FIG. 2 is a perspective view showing the dielectric plate 15 attached with the support pins 16. FIG. 3 is an explanatory view showing a dielectric plate 15, support pins 16, and a height position of the wafer W supported on the support pins 16 which are seen from the side. A plurality of (three in the present embodiment) support pins 16 support the wafer W while being in contact with the bottom surface of the wafer W in the processing chamber 2. The upper end portions of the support pins 16 are arranged along the circumferential direction of the wafer W. The support pins 16 are detachably attached to the dielectric plate 15.

The dielectric plate 15 has a heating assist function. Here, heating assist function indicates that the dielectric plate 15 generates heat by absorbing microwaves and the heating of the wafer W is facilitated by the radiant heat. As for the dielectric material forming the dielectric plate 15, it is possible to use, a material that hardly causes contamination or the like, e.g., silicon carbide (SiC), silicon nitride (SiN), aluminum oxide (Al₂O₃), aluminum nitride (AlN) or the like may be used in view of ensuring reliability of a semiconductor process.
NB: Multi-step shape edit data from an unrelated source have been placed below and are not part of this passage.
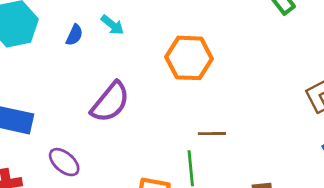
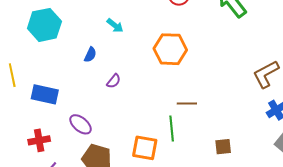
blue semicircle: (74, 35) -> (90, 55), moved
purple semicircle: (110, 102) -> (114, 81), size x0.5

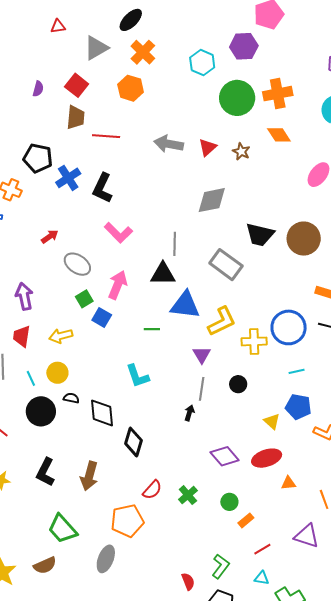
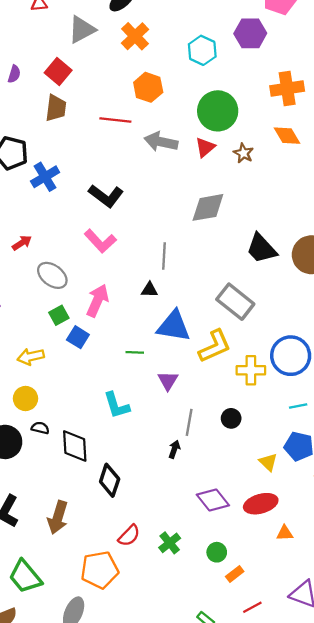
orange hexagon: (131, 88) -> (148, 87), moved
green circle: (237, 98) -> (218, 111), moved
red line: (106, 136) -> (115, 120), moved
black L-shape: (102, 188) -> (106, 196), moved, turned -80
black trapezoid: (260, 235) -> (261, 249), turned 32
gray rectangle: (226, 265) -> (235, 302), moved
black triangle: (163, 274) -> (149, 290), size x0.6
purple triangle: (202, 355) -> (168, 381), moved

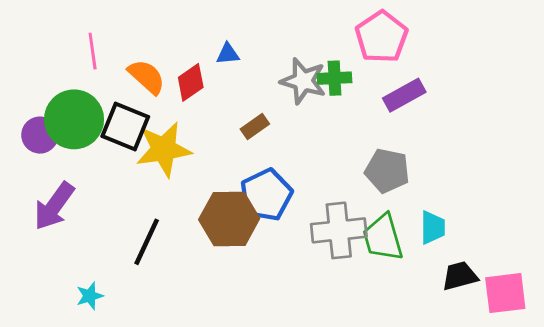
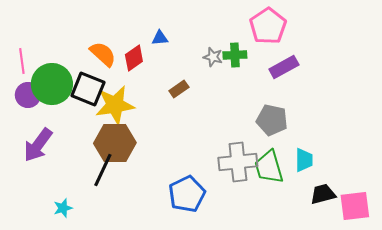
pink line: (93, 51) -> (22, 61), moved
gray star: (303, 81) -> (213, 57), size x0.6
blue pentagon: (266, 195) -> (187, 194), moved
brown hexagon: (229, 219) -> (115, 143), moved

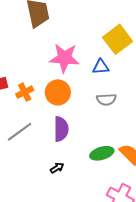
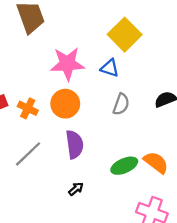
blue triangle: (101, 67) -> (110, 68), turned 30
orange cross: (25, 92) -> (28, 108), turned -30
gray semicircle: (106, 99) -> (121, 104), turned -60

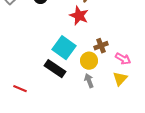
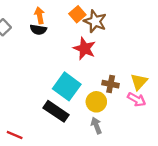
brown cross: (101, 46) -> (111, 84), turned 32
yellow triangle: (120, 79) -> (139, 82), moved

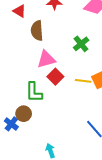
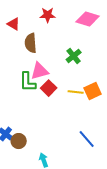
green L-shape: (34, 92) -> (28, 82), moved
brown circle: (24, 114) -> (19, 141), moved

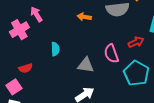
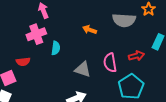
orange arrow: (84, 17) -> (90, 30), moved
pink cross: (19, 30) -> (36, 34), moved

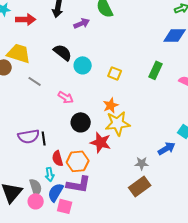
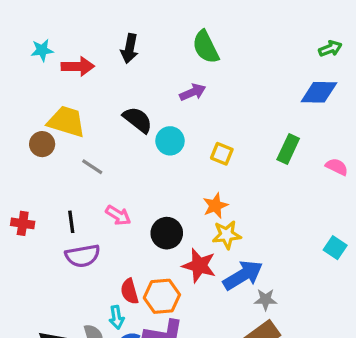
purple arrow: (82, 23) -> (193, 92), moved
pink arrow: (66, 97) -> (118, 215), moved
yellow star: (118, 123) -> (227, 235), size x0.7
black line: (44, 138) -> (71, 222), moved
blue arrow: (167, 148) -> (243, 275), moved, size x1.4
In order to obtain a sufficient heating assist function at a relatively low temperature range in a temperature increasing process, a dielectric material whose microwave absorption rate is decreased and whose reflectivity is increased, as a temperature is increased is preferably used for the dielectric plate 15. The peak of the dielectric rate or the dielectric loss exists at a temperature range up to, e.g., about 400° C. At a temperature range higher than 400° C., it is preferable to use a material having a high conductive property due to a relatively low dielectric rate or dielectric loss. In view of the above, the dielectric material of the dielectric plate 15 preferably has a semiconductive property. For example, it is preferable to use a material having an energy band gap ranging from about 2 eV to 9 eV. Such a dielectric material includes, e.g., SiC, GaN, GaAs, C, SiN, Al₂O₃ and the like. More preferably, it is preferable to use a material having an energy band gap ranging from about 2 eV to 6 eV. Such a dielectric material includes, e.g., SiC, GaN, GaAs, C and the like.

The support pins 16 are made of a dielectric material. As for the dielectric material of the support pins 16, it is possible to use, e.g., quartz, ceramic or the like.
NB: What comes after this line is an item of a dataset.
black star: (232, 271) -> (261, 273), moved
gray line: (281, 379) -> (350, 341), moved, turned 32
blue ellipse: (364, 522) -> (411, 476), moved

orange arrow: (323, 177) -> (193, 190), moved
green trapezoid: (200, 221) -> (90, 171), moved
In the present embodiment, the dielectric plate 15 is disposed between the wafer W and the bottom portion 13 while being separated from the wafer W below the wafer W. The dielectric plate 15 has, as main surfaces having a largest area, a top surface and a bottom surface. The wafer W has, as main surfaces having a largest area, a top surface and a bottom surface. The bottom surface of the wafer W and the top surface of the dielectric plate 15 are arranged such that at least partial portions thereof face each other. Preferably, the entire bottom surface of the wafer W is arranged to as to face the top surface of the dielectric plate 15.

In the present embodiment, the dielectric plate 15 is one of the components of the support unit 4 for supporting the wafer W and serves as a heating assist unit for assisting heating of the wafer W. For example, in order to make the dielectric plate 15 effectively function as the heating assist unit in a process of increasing a temperature of the wafer W to about 400° C., it is preferable to separate the dielectric plate 15 from the bottom portion 13. In that case, a height H1 from the top surface of the bottom portion 13 to the bottom surface of the dielectric plate 15 may be set within a range from, e.g., about 3 mm to 40 mm and preferably within a range from about 30 mm to 40 mm. Further, when it is required to reduce absorption of the microwaves by the dielectric plate 15 at a temperature higher than, e.g., 400° C., it is preferable to lower the dielectric plate 15 by a large distance and bring the dielectric plate 15 into contact with the bottom wall 13 of the ground potential, for example (height H1=0).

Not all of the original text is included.